Article L512-5 of the Consumer Code authorises those officials to enter business premises, and premises in which a service is being provided. Moreover, this new article gives them the power to exercise their mission on the public highway.

They can also require to be provided with all information allowing them to determine the specifications of the products or services or to estimate whether the product or the service is dangerous (article L512-8 et seq of the Consumer Code).

The Sanitary Surveillance Institute (IVS), created in 1998, and whose task is, in the case of a threat to public health, to inform the public authorities of the origin of the threat and to take appropriate measures to avert the danger, can also request that a person communicate any information in his or her possession relating to serious threats to human health (article L1413-5 of the CSP).

Penalties

What are the penalties for failure to comply with reporting obligations?

See question 3.

Public disclosure

Is commercially sensitive information that has been notified to the authorities protected from public disclosure?

Article 11 of the Criminal Procedure Code specifies that the procedure during an inquiry is secret.

In accordance with this fundamental principle, the officials and employees of the competent authorities have to respect professional confidentiality. Despite the provisions of article 11 of the Criminal Procedure Code, article L512-22 of the Consumer Code does, however, allow the disclosure of confidential information where doing so would avert the risk of serious and immediate danger to the health and safety of consumers.

Therefore, commercially sensitive information that has been communicated to the competent authorities is not in all circumstances protected against public disclosure.

Use of information in prosecution

May information notified to the authorities be used in a criminal prosecution?

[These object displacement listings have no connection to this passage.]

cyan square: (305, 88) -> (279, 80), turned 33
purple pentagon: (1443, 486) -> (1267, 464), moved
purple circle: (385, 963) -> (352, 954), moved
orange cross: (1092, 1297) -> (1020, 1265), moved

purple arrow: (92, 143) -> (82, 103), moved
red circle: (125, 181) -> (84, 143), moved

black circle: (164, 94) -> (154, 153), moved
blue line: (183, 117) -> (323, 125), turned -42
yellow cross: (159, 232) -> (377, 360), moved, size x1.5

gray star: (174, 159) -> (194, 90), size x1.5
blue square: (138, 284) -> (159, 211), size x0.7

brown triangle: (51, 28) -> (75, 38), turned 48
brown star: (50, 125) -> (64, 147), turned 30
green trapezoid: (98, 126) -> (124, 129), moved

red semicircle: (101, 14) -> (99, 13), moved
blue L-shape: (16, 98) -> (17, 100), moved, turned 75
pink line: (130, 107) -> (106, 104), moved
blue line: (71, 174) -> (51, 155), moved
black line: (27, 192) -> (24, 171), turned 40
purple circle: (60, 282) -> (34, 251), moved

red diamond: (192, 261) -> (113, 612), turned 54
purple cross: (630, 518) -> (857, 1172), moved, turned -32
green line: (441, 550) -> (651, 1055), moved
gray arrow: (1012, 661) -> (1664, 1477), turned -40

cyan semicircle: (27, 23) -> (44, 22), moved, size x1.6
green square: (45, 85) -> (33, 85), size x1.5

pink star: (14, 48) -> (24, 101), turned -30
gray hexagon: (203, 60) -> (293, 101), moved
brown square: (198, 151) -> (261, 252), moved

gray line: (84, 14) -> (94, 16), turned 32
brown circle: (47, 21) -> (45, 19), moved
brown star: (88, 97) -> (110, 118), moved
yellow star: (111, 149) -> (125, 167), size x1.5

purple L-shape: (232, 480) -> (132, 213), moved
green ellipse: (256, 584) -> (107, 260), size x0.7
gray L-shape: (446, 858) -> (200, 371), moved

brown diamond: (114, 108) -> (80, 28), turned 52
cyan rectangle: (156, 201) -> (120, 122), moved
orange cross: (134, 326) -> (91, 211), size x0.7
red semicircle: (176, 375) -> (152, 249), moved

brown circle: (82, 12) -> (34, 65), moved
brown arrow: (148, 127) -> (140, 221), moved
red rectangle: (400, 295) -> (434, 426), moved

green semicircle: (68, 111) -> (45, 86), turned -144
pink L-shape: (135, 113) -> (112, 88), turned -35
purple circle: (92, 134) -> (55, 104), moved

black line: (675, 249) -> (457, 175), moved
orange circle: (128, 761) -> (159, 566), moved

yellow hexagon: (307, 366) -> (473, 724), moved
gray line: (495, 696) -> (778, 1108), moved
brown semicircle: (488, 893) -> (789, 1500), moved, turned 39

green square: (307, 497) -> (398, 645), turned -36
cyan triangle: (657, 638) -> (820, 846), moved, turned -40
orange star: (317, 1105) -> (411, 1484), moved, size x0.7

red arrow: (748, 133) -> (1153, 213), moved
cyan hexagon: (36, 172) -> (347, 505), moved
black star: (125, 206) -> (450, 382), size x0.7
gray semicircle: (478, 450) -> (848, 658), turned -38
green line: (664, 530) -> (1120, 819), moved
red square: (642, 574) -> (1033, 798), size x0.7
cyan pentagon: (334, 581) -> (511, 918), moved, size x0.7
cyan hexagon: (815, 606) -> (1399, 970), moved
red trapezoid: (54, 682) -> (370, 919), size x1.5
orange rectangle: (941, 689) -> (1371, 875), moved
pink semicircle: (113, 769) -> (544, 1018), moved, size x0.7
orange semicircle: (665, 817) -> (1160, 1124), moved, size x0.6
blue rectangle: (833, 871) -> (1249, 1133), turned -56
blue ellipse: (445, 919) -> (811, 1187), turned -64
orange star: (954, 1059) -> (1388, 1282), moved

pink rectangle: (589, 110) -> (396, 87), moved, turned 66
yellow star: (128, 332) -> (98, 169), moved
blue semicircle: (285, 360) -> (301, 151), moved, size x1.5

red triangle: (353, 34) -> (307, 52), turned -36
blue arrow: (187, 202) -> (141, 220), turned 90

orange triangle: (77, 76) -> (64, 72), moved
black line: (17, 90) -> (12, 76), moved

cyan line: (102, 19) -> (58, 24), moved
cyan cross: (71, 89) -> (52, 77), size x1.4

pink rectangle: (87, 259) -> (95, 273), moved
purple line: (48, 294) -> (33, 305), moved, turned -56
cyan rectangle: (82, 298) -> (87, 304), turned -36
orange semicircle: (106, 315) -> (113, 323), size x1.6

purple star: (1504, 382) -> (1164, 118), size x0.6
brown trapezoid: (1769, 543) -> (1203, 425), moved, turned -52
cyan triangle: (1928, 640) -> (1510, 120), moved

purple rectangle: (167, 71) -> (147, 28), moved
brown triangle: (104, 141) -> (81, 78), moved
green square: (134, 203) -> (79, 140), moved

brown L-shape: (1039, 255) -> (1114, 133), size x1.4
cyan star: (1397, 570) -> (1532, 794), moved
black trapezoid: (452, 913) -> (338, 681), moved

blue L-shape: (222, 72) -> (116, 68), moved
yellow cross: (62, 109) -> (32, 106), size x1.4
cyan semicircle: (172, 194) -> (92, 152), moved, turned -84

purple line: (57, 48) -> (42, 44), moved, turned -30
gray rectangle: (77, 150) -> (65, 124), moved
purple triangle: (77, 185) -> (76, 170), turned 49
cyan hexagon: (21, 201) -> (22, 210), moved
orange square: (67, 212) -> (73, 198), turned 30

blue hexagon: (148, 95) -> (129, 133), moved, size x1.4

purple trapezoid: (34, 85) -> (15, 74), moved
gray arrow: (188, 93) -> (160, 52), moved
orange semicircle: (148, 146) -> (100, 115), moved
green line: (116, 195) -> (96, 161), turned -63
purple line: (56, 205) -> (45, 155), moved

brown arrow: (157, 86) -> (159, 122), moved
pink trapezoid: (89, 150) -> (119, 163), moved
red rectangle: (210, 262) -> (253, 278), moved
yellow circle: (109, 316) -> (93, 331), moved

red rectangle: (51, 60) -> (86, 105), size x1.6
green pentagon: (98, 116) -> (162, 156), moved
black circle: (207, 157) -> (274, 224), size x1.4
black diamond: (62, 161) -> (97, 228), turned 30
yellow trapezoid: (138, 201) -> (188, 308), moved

Information notified by professionals to the authorities can be completed by means of inquiries or hearings before the competent authorities that are in charge of the investigation and assessment of breach of the legal provisions regarding product safety (indeed, the professionals have to provide them with all information related to the product and its potential danger (see question 8)). For this reason, information notified by the professionals to the authorities and completed during the inquiries may be used in a criminal prosecution when a breach of the legal provisions regarding product safety has been noted.